» **ASSIGNMENT**
Would you return, word for word, the lines of the data below from the line with "We consider performance metrics, close" through the line with "qualify the best full-time agents. We then", and no others?

» **DATA IN THIS EXERCISE**

%%

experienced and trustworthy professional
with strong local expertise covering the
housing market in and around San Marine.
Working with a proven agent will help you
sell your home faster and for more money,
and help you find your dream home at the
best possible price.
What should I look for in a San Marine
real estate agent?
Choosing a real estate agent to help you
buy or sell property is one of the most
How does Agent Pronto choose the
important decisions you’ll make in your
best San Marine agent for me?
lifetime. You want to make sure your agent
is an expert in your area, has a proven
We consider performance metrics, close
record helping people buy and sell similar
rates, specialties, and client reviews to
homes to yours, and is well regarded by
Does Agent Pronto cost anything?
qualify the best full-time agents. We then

%%
%%

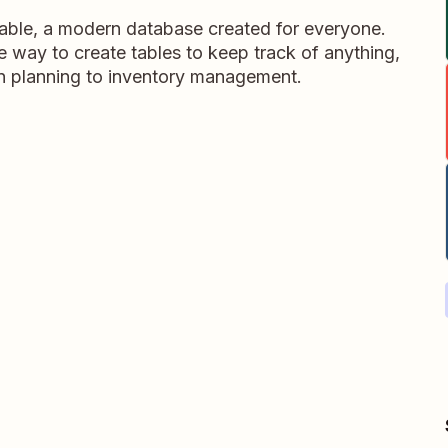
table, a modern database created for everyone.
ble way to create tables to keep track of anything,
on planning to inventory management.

%%

» **SOLUTION FOR THIS TASK**
We consider performance metrics, close
record helping people buy and sell similar
rates, specialties, and client reviews to
homes to yours, and is well regarded by
Does Agent Pronto cost anything?
qualify the best full-time agents. We then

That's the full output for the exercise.